"Die Natur kennt keinen Neustart"

Welt-online vom 23. April 2009

Von Claudia Ehrenstein 23. April 2009

Josef Göppel (CSU) hatte einst als einziger Unionsabgeordneter im Bundestag gegen das neue Gentechnik-Gesetz gestimmt, das den Anbau von Genmais regelt. Damals, im Januar 2008, wurde er noch als Abweichler beschimpft. WELT ONLINE sprach mit Göppel über die Kehrtwende der CSU zur Anti-Gentechnik-Partei.

WELT ONLINE: Ex-Bundesagrarminister Horst Seehofer macht jetzt von Bayern aus weiterhin Agrarpolitik. Mischt er sich zu sehr ein?

Josef Göppel: Es ist doch sein gutes Recht, sich als CSU-Chef einzumischen und die Linie der Partei festzulegen. Das gilt gerade auch für das Thema grüne Gentechnik.

WELT ONLINE: Er hat durchgesetzt, dass Bundesagrarministerin Ilse Aigner (CSU) den kommerziellen Anbau von Genmais verboten hat. Das geht doch zu weit?

Göppel: Die CSU-Landesgruppe steht hinter der Entscheidung der Ministerin Aigner. Nur zwei Abgeordnete haben sich ausdrücklich dagegen ausgesprochen.

WELT ONLINE: Sie persönlich lehnen die grüne Gentechnik ab. Sind Sie fortschrittsfeindlich?

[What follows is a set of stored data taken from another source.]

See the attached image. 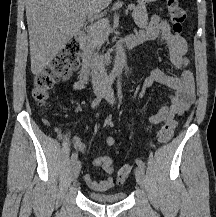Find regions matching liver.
<instances>
[{
  "label": "liver",
  "mask_w": 216,
  "mask_h": 217,
  "mask_svg": "<svg viewBox=\"0 0 216 217\" xmlns=\"http://www.w3.org/2000/svg\"><path fill=\"white\" fill-rule=\"evenodd\" d=\"M112 0H26L31 72L38 75L83 27L87 14Z\"/></svg>",
  "instance_id": "obj_1"
}]
</instances>
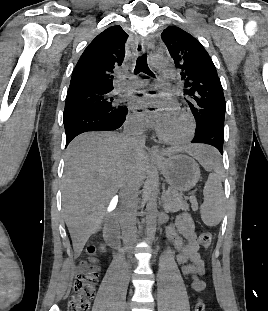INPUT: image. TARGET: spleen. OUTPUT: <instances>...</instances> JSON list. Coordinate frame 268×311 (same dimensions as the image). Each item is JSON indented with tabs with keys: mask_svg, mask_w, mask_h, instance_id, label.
I'll return each instance as SVG.
<instances>
[{
	"mask_svg": "<svg viewBox=\"0 0 268 311\" xmlns=\"http://www.w3.org/2000/svg\"><path fill=\"white\" fill-rule=\"evenodd\" d=\"M195 157L204 169L210 172L203 189L204 202L200 206L202 221L210 227L217 226L223 217L225 197L222 188L223 169L216 148L211 144H200L196 141Z\"/></svg>",
	"mask_w": 268,
	"mask_h": 311,
	"instance_id": "1",
	"label": "spleen"
}]
</instances>
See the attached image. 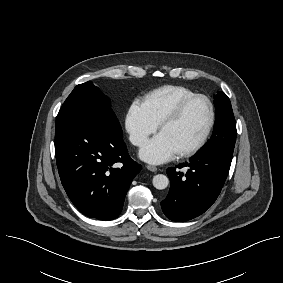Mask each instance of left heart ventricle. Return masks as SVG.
<instances>
[{
    "mask_svg": "<svg viewBox=\"0 0 283 283\" xmlns=\"http://www.w3.org/2000/svg\"><path fill=\"white\" fill-rule=\"evenodd\" d=\"M209 106L203 99L193 101L178 121L163 128V134L181 152L195 144L203 135L209 121Z\"/></svg>",
    "mask_w": 283,
    "mask_h": 283,
    "instance_id": "b2bd125f",
    "label": "left heart ventricle"
}]
</instances>
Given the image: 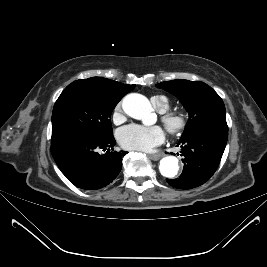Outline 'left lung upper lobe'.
Returning a JSON list of instances; mask_svg holds the SVG:
<instances>
[{
	"label": "left lung upper lobe",
	"mask_w": 267,
	"mask_h": 267,
	"mask_svg": "<svg viewBox=\"0 0 267 267\" xmlns=\"http://www.w3.org/2000/svg\"><path fill=\"white\" fill-rule=\"evenodd\" d=\"M157 86L176 96L190 115L181 140L205 131L228 132L224 103L207 84L179 79Z\"/></svg>",
	"instance_id": "5c2ea615"
}]
</instances>
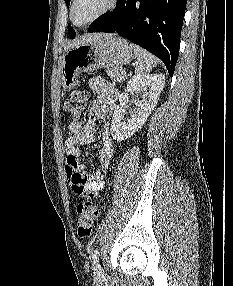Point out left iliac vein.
<instances>
[{
  "label": "left iliac vein",
  "instance_id": "1",
  "mask_svg": "<svg viewBox=\"0 0 233 286\" xmlns=\"http://www.w3.org/2000/svg\"><path fill=\"white\" fill-rule=\"evenodd\" d=\"M94 276L96 279H101L104 276V271L101 265L98 263L96 264V267H95Z\"/></svg>",
  "mask_w": 233,
  "mask_h": 286
}]
</instances>
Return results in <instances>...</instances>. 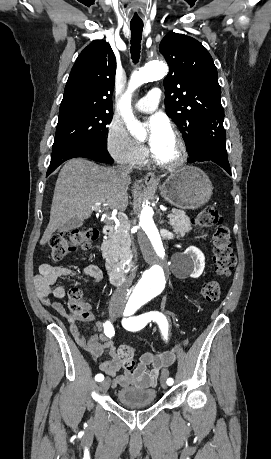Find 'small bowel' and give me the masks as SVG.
<instances>
[{
  "instance_id": "obj_1",
  "label": "small bowel",
  "mask_w": 271,
  "mask_h": 459,
  "mask_svg": "<svg viewBox=\"0 0 271 459\" xmlns=\"http://www.w3.org/2000/svg\"><path fill=\"white\" fill-rule=\"evenodd\" d=\"M82 274L91 277L94 284L99 283L102 279V272L96 265L86 266L82 270ZM73 275H75V271L70 267L43 264L39 274L34 279L37 296L43 304L64 318L67 317V313L63 305L59 302L50 301L49 297L64 298L66 289L55 284L59 279ZM87 309L89 311L88 316L81 319L93 322V333L89 337H85L81 334L78 326L73 323L69 324V331L77 344L93 356L106 355L108 357L107 360L100 363L99 369L109 378L111 385L113 387H125L132 384L143 388L156 386L160 371L175 361V351L170 350L160 354L144 353L136 367L128 370L120 361L114 342L105 335L102 323L96 320L89 306Z\"/></svg>"
}]
</instances>
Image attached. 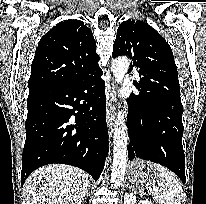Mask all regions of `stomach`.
Masks as SVG:
<instances>
[{
    "mask_svg": "<svg viewBox=\"0 0 206 204\" xmlns=\"http://www.w3.org/2000/svg\"><path fill=\"white\" fill-rule=\"evenodd\" d=\"M129 181L139 189L151 188L157 183V165L143 160H134L128 171Z\"/></svg>",
    "mask_w": 206,
    "mask_h": 204,
    "instance_id": "0dacf381",
    "label": "stomach"
}]
</instances>
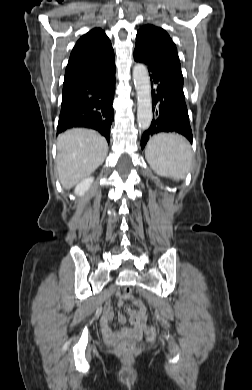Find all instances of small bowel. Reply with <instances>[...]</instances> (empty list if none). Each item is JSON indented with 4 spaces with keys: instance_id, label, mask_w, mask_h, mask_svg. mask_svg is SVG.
<instances>
[{
    "instance_id": "c3829d8e",
    "label": "small bowel",
    "mask_w": 252,
    "mask_h": 390,
    "mask_svg": "<svg viewBox=\"0 0 252 390\" xmlns=\"http://www.w3.org/2000/svg\"><path fill=\"white\" fill-rule=\"evenodd\" d=\"M119 299V304L121 305L126 299L125 296H119L116 294ZM125 313L128 315L130 320V325H126V317L122 314L119 315V321L123 324L122 328L119 331L110 333L109 322L113 317L112 305L108 300L104 305V316H103V329L106 333H110L112 338H121L124 336H130L132 334L140 336L146 330V310L143 304L138 303V309L134 310L129 306H125Z\"/></svg>"
}]
</instances>
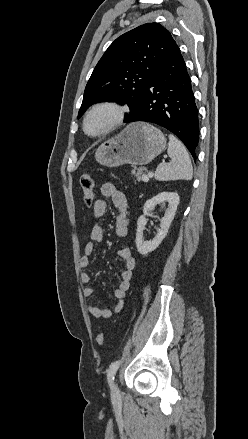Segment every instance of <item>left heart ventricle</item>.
Listing matches in <instances>:
<instances>
[{
    "instance_id": "left-heart-ventricle-1",
    "label": "left heart ventricle",
    "mask_w": 248,
    "mask_h": 439,
    "mask_svg": "<svg viewBox=\"0 0 248 439\" xmlns=\"http://www.w3.org/2000/svg\"><path fill=\"white\" fill-rule=\"evenodd\" d=\"M111 120L112 112L110 110H99L89 118L87 129L90 133H97L106 127Z\"/></svg>"
}]
</instances>
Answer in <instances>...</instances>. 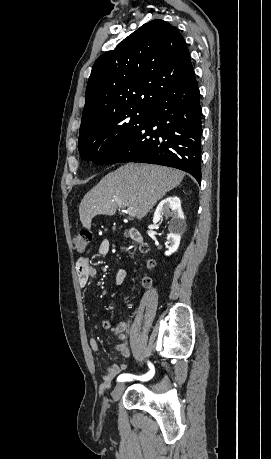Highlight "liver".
<instances>
[{
    "instance_id": "liver-1",
    "label": "liver",
    "mask_w": 271,
    "mask_h": 459,
    "mask_svg": "<svg viewBox=\"0 0 271 459\" xmlns=\"http://www.w3.org/2000/svg\"><path fill=\"white\" fill-rule=\"evenodd\" d=\"M185 174L173 168L150 164H125L107 174L84 196L79 214L83 228L90 229L98 214L114 216L118 204L135 208L136 218L147 216L158 200L182 182Z\"/></svg>"
}]
</instances>
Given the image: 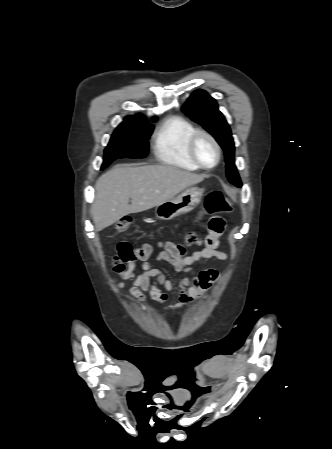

Göppel: Das hat nichts mit Fortschrittsfeindlichkeit zu tun. Die Forschung in geschlossenen Laboratorien halte ich weiterhin sinnvoll. Der Anbau von gentechnisch veränderten Pflanzen wie Mais oder Kartoffeln ist ein unkontrollierbares Experiment in freier Feldflur. Fehler können nicht wieder rückgängig gemacht werden. Die Natur kennt keinen Neustart.


WELT ONLINE: Studien in Bayern haben aber gerade erst wieder die Unbedenklichkeit von Gen-Mais nachgewiesen.

Göppel: Es hat sich in der Tat gezeigt, dass es bei der Fütterung von Genmais keine jetzt erkennbaren Auswirkungen auf die Milch von Kühen gibt. Aber die Auswirkungen auf Bodenorganismen etwa wurden noch nicht ausreichend untersucht. Das ist für mich Grund genug, weiterhin vorsichtig zu sein.

WELT ONLINE: Der Genmais MON 810 produziert ein Gift, mit dem er sich vor dem Maiszünsler schützt. Dieses Gift wird auch im Öko-Landbau verwendet. Was also soll schlecht daran sein?

Göppel : Die Gentechnik greift in das Erbgut ein und verändert Pflanzen unterhalb der Molekülebene. Das kann unkontrollierbare Folgen haben. Wir sollten aber gentechnische Analysemethoden nutzen, um die konventionelle Züchtung zu verbessern und zu beschleunigen.